Activity - Set all of the entries down again precisely as they are written.

Data section start

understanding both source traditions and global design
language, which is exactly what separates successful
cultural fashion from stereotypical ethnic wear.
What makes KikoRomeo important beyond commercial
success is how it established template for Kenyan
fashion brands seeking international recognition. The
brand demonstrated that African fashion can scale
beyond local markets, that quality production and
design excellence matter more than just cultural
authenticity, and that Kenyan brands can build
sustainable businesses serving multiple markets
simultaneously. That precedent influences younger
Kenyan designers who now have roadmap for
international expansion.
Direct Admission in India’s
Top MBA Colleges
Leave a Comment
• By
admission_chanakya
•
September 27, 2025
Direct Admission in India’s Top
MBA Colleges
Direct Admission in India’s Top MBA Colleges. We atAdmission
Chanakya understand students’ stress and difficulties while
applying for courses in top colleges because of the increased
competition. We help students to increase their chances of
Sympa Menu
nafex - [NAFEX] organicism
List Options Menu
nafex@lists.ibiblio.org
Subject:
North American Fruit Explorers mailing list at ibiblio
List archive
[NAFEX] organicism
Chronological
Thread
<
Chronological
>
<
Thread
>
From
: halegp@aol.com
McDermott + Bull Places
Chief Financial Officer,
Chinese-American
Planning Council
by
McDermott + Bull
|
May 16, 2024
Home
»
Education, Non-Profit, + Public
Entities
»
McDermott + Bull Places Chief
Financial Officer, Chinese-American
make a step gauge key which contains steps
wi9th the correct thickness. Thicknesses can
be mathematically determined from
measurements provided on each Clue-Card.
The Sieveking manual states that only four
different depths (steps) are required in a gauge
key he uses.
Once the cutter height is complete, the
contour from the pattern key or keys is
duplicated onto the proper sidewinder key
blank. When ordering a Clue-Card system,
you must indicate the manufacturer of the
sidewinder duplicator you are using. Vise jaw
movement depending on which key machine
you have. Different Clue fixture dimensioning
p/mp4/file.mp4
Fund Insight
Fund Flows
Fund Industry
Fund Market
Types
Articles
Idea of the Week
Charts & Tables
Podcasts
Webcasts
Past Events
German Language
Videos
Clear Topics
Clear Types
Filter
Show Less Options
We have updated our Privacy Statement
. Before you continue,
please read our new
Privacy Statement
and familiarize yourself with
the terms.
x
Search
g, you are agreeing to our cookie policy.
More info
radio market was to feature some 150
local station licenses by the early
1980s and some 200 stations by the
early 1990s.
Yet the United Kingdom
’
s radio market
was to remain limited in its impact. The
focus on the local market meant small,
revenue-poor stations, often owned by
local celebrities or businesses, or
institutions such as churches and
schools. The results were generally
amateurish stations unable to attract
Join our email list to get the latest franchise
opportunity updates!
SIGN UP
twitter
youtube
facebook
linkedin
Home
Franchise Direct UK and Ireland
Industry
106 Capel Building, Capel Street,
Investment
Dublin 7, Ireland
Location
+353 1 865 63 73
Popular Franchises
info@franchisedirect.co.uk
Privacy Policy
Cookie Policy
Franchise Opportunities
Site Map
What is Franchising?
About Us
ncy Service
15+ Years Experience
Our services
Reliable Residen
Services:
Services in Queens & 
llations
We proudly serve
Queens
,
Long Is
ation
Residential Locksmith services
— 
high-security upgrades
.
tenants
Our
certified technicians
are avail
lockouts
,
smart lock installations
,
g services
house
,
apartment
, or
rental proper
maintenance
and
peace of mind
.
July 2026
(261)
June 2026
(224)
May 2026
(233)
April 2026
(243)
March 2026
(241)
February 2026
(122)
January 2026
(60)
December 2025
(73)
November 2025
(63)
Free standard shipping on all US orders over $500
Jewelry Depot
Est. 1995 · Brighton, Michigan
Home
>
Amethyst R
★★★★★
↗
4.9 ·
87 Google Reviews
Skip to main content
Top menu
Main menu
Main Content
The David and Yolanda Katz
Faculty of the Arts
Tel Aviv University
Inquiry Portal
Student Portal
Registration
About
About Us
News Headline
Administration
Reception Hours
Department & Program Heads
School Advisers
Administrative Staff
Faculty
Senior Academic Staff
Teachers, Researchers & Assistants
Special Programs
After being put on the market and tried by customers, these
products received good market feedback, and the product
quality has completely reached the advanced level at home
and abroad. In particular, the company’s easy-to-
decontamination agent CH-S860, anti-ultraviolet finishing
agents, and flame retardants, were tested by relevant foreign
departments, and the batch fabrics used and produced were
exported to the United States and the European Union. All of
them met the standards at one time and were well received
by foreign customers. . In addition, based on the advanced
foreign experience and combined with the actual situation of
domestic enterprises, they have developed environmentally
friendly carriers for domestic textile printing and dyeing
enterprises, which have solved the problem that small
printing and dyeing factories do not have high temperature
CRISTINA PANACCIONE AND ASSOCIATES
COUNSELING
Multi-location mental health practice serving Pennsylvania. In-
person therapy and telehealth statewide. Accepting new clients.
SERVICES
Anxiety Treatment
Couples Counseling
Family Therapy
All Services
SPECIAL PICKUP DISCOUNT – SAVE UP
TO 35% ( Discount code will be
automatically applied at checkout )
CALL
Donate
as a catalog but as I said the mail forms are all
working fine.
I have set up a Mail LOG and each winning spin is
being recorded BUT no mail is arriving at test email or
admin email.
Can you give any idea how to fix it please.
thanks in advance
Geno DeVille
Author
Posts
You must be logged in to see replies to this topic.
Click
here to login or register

Data section end

Task output -
understanding both source traditions and global design
language, which is exactly what separates successful
cultural fashion from stereotypical ethnic wear.
What makes KikoRomeo important beyond commercial
success is how it established template for Kenyan
fashion brands seeking international recognition. The
brand demonstrated that African fashion can scale
beyond local markets, that quality production and
design excellence matter more than just cultural
authenticity, and that Kenyan brands can build
sustainable businesses serving multiple markets
simultaneously. That precedent influences younger
Kenyan designers who now have roadmap for
international expansion.
Direct Admission in India’s
Top MBA Colleges
Leave a Comment
• By
admission_chanakya
•
September 27, 2025
Direct Admission in India’s Top
MBA Colleges
Direct Admission in India’s Top MBA Colleges. We atAdmission
Chanakya understand students’ stress and difficulties while
applying for courses in top colleges because of the increased
competition. We help students to increase their chances of
Sympa Menu
nafex - [NAFEX] organicism
List Options Menu
nafex@lists.ibiblio.org
Subject:
North American Fruit Explorers mailing list at ibiblio
List archive
[NAFEX] organicism
Chronological
Thread
<
Chronological
>
<
Thread
>
From
: halegp@aol.com
McDermott + Bull Places
Chief Financial Officer,
Chinese-American
Planning Council
by
McDermott + Bull
|
May 16, 2024
Home
»
Education, Non-Profit, + Public
Entities
»
McDermott + Bull Places Chief
Financial Officer, Chinese-American
make a step gauge key which contains steps
wi9th the correct thickness. Thicknesses can
be mathematically determined from
measurements provided on each Clue-Card.
The Sieveking manual states that only four
different depths (steps) are required in a gauge
key he uses.
Once the cutter height is complete, the
contour from the pattern key or keys is
duplicated onto the proper sidewinder key
blank. When ordering a Clue-Card system,
you must indicate the manufacturer of the
sidewinder duplicator you are using. Vise jaw
movement depending on which key machine
you have. Different Clue fixture dimensioning
p/mp4/file.mp4
Fund Insight
Fund Flows
Fund Industry
Fund Market
Types
Articles
Idea of the Week
Charts & Tables
Podcasts
Webcasts
Past Events
German Language
Videos
Clear Topics
Clear Types
Filter
Show Less Options
We have updated our Privacy Statement
. Before you continue,
please read our new
Privacy Statement
and familiarize yourself with
the terms.
x
Search
g, you are agreeing to our cookie policy.
More info
radio market was to feature some 150
local station licenses by the early
1980s and some 200 stations by the
early 1990s.
Yet the United Kingdom
’
s radio market
was to remain limited in its impact. The
focus on the local market meant small,
revenue-poor stations, often owned by
local celebrities or businesses, or
institutions such as churches and
schools. The results were generally
amateurish stations unable to attract
Join our email list to get the latest franchise
opportunity updates!
SIGN UP
twitter
youtube
facebook
linkedin
Home
Franchise Direct UK and Ireland
Industry
106 Capel Building, Capel Street,
Investment
Dublin 7, Ireland
Location
+353 1 865 63 73
Popular Franchises
info@franchisedirect.co.uk
Privacy Policy
Cookie Policy
Franchise Opportunities
Site Map
What is Franchising?
About Us
ncy Service
15+ Years Experience
Our services
Reliable Residen
Services:
Services in Queens & 
llations
We proudly serve
Queens
,
Long Is
ation
Residential Locksmith services
— 
high-security upgrades
.
tenants
Our
certified technicians
are avail
lockouts
,
smart lock installations
,
g services
house
,
apartment
, or
rental proper
maintenance
and
peace of mind
.
July 2026
(261)
June 2026
(224)
May 2026
(233)
April 2026
(243)
March 2026
(241)
February 2026
(122)
January 2026
(60)
December 2025
(73)
November 2025
(63)
Free standard shipping on all US orders over $500
Jewelry Depot
Est. 1995 · Brighton, Michigan
Home
>
Amethyst R
★★★★★
↗
4.9 ·
87 Google Reviews
Skip to main content
Top menu
Main menu
Main Content
The David and Yolanda Katz
Faculty of the Arts
Tel Aviv University
Inquiry Portal
Student Portal
Registration
About
About Us
News Headline
Administration
Reception Hours
Department & Program Heads
School Advisers
Administrative Staff
Faculty
Senior Academic Staff
Teachers, Researchers & Assistants
Special Programs
After being put on the market and tried by customers, these
products received good market feedback, and the product
quality has completely reached the advanced level at home
and abroad. In particular, the company’s easy-to-
decontamination agent CH-S860, anti-ultraviolet finishing
agents, and flame retardants, were tested by relevant foreign
departments, and the batch fabrics used and produced were
exported to the United States and the European Union. All of
them met the standards at one time and were well received
by foreign customers. . In addition, based on the advanced
foreign experience and combined with the actual situation of
domestic enterprises, they have developed environmentally
friendly carriers for domestic textile printing and dyeing
enterprises, which have solved the problem that small
printing and dyeing factories do not have high temperature
CRISTINA PANACCIONE AND ASSOCIATES
COUNSELING
Multi-location mental health practice serving Pennsylvania. In-
person therapy and telehealth statewide. Accepting new clients.
SERVICES
Anxiety Treatment
Couples Counseling
Family Therapy
All Services
SPECIAL PICKUP DISCOUNT – SAVE UP
TO 35% ( Discount code will be
automatically applied at checkout )
CALL
Donate
as a catalog but as I said the mail forms are all
working fine.
I have set up a Mail LOG and each winning spin is
being recorded BUT no mail is arriving at test email or
admin email.
Can you give any idea how to fix it please.
thanks in advance
Geno DeVille
Author
Posts
You must be logged in to see replies to this topic.
Click
here to login or register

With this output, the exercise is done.